REQUIRED WORK:
Out of the listing below, copy every line that carries the string "data".

GIVEN INFORMATION:
· · · ·

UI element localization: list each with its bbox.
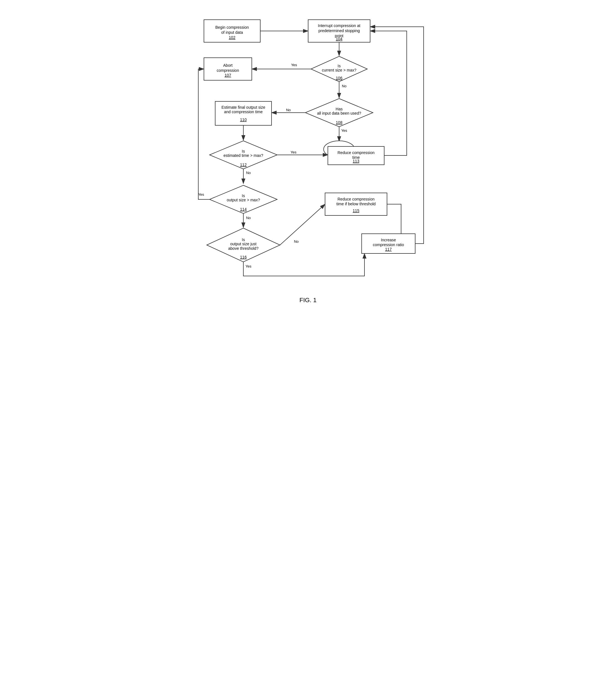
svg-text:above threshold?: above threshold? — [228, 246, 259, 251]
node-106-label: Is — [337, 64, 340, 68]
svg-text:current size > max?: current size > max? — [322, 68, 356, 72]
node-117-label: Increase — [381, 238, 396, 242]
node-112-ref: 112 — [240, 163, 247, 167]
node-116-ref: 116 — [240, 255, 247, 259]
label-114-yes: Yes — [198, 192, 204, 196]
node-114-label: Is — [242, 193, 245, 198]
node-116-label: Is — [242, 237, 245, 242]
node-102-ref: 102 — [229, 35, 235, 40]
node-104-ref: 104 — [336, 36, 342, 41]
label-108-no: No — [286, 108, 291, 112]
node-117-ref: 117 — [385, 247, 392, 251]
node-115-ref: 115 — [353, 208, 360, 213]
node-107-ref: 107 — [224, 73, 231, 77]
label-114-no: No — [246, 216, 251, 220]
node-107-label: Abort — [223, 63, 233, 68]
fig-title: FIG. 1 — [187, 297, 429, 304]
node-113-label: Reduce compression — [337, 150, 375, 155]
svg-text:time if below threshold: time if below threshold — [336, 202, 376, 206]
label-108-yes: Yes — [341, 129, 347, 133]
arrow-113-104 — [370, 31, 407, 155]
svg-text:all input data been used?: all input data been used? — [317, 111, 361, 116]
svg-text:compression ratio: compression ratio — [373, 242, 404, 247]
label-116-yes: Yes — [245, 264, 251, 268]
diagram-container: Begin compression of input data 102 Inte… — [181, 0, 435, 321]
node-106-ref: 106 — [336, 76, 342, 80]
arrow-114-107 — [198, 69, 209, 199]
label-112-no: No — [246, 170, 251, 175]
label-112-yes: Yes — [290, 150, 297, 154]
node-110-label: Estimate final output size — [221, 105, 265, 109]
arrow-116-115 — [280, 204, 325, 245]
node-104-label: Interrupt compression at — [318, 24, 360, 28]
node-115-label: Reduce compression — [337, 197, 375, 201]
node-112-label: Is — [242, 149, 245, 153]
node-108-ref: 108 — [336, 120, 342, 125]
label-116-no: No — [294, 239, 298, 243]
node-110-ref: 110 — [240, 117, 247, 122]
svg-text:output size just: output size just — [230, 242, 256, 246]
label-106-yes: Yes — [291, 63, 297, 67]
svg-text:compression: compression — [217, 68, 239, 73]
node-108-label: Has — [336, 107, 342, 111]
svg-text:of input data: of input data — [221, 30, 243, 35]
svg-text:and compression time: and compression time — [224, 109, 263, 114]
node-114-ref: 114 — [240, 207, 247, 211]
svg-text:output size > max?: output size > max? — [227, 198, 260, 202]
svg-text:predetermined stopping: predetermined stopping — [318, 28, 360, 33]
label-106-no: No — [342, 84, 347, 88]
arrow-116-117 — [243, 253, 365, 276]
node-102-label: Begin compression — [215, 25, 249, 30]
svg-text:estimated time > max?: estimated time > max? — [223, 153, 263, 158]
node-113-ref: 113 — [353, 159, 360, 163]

· · · ·

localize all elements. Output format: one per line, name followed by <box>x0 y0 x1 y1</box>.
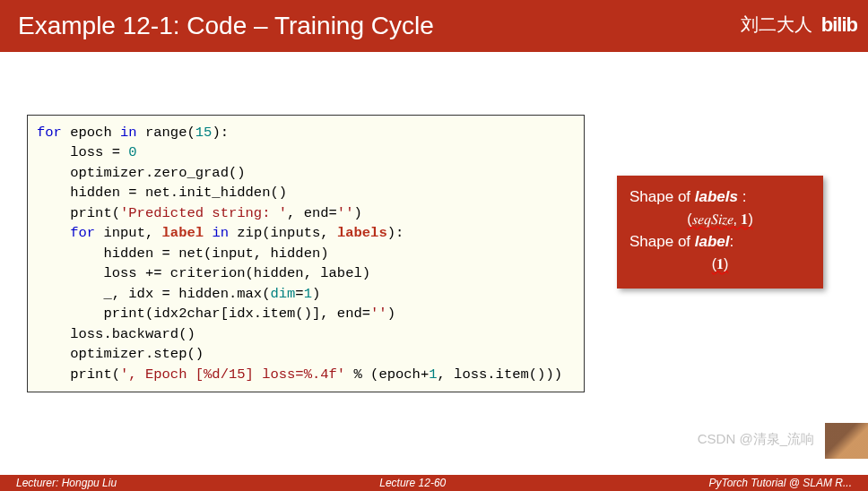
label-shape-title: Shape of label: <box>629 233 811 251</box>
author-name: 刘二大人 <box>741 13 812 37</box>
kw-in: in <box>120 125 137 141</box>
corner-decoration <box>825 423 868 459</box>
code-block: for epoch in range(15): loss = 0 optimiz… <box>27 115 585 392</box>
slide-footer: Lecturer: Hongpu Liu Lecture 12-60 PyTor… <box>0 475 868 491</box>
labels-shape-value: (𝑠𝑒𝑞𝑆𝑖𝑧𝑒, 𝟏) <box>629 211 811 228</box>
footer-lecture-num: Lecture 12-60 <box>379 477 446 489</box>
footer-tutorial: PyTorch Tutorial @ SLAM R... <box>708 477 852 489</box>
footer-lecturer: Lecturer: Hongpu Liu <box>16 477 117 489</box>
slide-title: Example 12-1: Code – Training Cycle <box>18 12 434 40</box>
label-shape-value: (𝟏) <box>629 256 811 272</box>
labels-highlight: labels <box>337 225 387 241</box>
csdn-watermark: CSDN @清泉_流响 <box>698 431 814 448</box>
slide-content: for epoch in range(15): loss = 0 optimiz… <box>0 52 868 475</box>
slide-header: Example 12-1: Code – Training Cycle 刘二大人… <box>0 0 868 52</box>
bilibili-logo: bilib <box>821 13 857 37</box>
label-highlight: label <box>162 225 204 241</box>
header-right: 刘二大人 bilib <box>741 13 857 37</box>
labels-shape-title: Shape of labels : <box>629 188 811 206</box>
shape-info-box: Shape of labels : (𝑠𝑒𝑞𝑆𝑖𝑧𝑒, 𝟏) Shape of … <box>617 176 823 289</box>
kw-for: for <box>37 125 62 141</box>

· · · ·

TASK ANSWER:
svg-text:all input data been used?: all input data been used? — [317, 111, 361, 116]
diagram-container: Begin compression of input data 102 Inte… — [181, 0, 435, 321]
svg-text:of input data: of input data — [221, 30, 243, 35]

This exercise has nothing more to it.